A notable and fortunate exception regarding summing two random variables is the case of normally distributed random variables. For example suppose we have these two random variables that are normally distributed:

$$X \sim \mathcal{N}(\mu_x, \sigma_x)$$

$$Y \sim \mathcal{N}(\mu_y, \sigma_y)$$

That is we have two random values sampled from two different normal distributions. It's easy to imagine a scenario when we want to know what the distribution the sum of these might be:

$$Z = X + Y$$

$$Z \sim ?$$

It turns out that there is a very pleasant analytic solution to this:

$$Z \sim \mathcal{N}(\mu_x + \mu_y, \sqrt{\sigma_x^2 + \sigma_y^2})$$

If you aren't familiar with this wonderful fact then this post has already been worth your time, as this is a very useful tool to have for many probability problems.

Notes on convolution notation.

The trouble is that not all real world probability distributions are well defined and most well defined probability distributions don't have this pleasant property. Convolutions are important because they allow us to define this operation (at least mathematically) on any probability distribution. Convolutions are particularly useful when we want to solve this problem for arbitrary discrete distributions.

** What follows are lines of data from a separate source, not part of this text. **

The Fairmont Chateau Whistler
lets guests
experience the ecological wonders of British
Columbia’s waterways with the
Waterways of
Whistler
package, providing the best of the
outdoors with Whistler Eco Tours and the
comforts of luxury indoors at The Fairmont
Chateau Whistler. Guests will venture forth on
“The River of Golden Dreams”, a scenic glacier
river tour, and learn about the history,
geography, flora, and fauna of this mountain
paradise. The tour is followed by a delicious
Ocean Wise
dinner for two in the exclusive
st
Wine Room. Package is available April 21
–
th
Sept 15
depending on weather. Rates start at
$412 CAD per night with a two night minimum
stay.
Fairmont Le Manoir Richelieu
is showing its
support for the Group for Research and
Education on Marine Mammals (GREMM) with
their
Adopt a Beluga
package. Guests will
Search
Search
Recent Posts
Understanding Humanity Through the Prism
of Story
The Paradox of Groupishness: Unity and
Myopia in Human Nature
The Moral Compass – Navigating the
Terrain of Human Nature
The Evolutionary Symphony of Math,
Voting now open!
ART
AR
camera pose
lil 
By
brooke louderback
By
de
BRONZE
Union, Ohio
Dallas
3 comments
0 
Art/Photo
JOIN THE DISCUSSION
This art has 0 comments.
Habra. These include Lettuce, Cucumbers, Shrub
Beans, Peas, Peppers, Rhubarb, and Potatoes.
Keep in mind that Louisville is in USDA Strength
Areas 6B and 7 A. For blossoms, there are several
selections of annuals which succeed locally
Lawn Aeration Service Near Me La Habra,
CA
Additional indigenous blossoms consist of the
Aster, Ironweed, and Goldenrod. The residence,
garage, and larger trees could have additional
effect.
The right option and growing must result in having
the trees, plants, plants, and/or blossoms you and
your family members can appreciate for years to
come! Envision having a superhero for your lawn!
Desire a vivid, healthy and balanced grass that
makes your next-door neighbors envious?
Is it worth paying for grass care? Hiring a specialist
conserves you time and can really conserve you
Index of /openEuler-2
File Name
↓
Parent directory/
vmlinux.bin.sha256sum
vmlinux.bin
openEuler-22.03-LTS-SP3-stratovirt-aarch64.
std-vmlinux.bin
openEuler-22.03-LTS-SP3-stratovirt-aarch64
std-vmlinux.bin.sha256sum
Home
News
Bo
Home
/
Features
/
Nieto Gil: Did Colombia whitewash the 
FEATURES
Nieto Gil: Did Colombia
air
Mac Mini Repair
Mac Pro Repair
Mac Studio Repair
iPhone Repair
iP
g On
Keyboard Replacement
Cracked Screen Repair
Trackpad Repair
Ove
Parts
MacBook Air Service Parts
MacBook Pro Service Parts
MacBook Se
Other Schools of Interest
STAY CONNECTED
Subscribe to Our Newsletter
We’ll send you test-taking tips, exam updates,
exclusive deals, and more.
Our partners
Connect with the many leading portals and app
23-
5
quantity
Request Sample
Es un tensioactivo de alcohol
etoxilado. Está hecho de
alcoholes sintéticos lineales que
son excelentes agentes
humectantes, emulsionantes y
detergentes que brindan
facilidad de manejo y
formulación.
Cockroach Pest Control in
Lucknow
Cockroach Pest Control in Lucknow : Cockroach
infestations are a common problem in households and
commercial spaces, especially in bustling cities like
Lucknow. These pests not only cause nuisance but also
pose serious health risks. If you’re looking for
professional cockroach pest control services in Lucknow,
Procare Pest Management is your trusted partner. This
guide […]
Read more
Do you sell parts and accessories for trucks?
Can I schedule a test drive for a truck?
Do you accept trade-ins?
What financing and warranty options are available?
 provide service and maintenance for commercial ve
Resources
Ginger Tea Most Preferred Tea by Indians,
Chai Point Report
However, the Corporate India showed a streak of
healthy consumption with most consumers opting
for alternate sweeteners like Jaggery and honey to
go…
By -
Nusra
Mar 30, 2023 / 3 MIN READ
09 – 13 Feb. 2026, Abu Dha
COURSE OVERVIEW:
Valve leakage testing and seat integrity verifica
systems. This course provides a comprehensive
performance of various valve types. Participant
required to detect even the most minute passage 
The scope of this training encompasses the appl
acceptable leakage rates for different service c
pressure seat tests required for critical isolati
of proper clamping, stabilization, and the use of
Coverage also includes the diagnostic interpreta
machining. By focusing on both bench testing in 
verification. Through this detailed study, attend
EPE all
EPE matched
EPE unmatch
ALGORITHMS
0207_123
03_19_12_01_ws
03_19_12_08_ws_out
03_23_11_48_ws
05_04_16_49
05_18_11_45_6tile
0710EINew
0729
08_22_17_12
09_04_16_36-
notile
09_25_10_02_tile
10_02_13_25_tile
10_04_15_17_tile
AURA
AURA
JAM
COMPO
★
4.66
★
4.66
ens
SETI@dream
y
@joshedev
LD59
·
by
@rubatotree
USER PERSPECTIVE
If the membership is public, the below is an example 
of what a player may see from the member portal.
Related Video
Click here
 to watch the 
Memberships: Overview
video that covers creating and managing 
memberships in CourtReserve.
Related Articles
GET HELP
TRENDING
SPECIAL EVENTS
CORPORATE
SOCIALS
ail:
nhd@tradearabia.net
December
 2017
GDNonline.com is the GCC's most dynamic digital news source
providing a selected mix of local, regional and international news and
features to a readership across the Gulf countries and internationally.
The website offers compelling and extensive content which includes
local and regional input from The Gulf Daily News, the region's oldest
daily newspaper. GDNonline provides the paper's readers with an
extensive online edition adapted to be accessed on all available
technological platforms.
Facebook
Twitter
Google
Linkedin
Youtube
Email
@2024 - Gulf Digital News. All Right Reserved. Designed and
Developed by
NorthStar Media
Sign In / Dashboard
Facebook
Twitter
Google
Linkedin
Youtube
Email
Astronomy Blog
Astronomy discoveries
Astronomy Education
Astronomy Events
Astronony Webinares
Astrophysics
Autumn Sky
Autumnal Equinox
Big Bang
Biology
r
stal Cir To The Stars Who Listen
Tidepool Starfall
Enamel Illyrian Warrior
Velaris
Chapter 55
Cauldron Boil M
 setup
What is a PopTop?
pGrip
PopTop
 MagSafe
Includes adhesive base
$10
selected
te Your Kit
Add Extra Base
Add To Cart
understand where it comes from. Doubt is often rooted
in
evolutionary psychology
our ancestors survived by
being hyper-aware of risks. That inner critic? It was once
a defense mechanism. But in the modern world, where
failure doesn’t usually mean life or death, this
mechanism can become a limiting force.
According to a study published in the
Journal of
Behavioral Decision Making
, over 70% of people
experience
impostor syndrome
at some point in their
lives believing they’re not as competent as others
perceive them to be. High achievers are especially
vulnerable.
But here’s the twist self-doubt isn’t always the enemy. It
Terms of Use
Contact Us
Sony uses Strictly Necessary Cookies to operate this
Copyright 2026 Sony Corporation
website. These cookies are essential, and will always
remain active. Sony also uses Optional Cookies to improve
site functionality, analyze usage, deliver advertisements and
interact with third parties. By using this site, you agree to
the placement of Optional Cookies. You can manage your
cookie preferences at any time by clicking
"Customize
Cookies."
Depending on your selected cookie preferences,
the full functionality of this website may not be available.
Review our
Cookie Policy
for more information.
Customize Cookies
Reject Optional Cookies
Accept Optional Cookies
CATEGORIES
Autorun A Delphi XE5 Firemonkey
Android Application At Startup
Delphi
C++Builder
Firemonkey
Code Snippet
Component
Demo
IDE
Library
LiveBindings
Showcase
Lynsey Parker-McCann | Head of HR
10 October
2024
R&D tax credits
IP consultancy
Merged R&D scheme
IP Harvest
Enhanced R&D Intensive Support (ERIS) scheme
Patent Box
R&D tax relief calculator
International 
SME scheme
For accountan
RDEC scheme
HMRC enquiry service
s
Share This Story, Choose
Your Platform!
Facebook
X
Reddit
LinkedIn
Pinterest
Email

We're going to adopt some notation that we'll be using throughout the post. We'll consider our two probability distributions $f$ and $g$, each will take argument $t$ representing the value we want to know the probability of. Much of the work of convolutions comes out of the world of signal processing so $t$ typically means "time", but we'll think of it more as an index.

Because we're going to make heavy use of discrete convolutions in the post we'll alternate between using $f(t)$ when we want to think of our distribution of a function and $f[t]$ when we want to think of it as an array. In either case this will mean "the probability of $t$".

The symbol used for convolutions is $\ast$ and we typically denote the convolution of two functions as:

$$f\ast g = h$$

We'll stick to denoting the result of our convolution with $h$. And since the result of the convolution is itself another probability distribution we can pass $t$ into the result of convolution as well:

$$(f \ast g)(t)$$

With this we can make a generalized version of our sum of normal random variables we performed before:

$$X \sim f$$

$$P(X = t) = f(t)$$

$$Y \sim g$$

$$P(Y = t) = g(t)$$

$$Z = X + Y$$

$$Z \sim f \ast g$$

$$h = (f \ast g)$$

$$P(Z = t) = h(t) = (f \ast g)(t)$$

This latter notation will work to describe the result of any probability distribution, not just normals. Now computing those results is another issue. Let's start with our horrific example!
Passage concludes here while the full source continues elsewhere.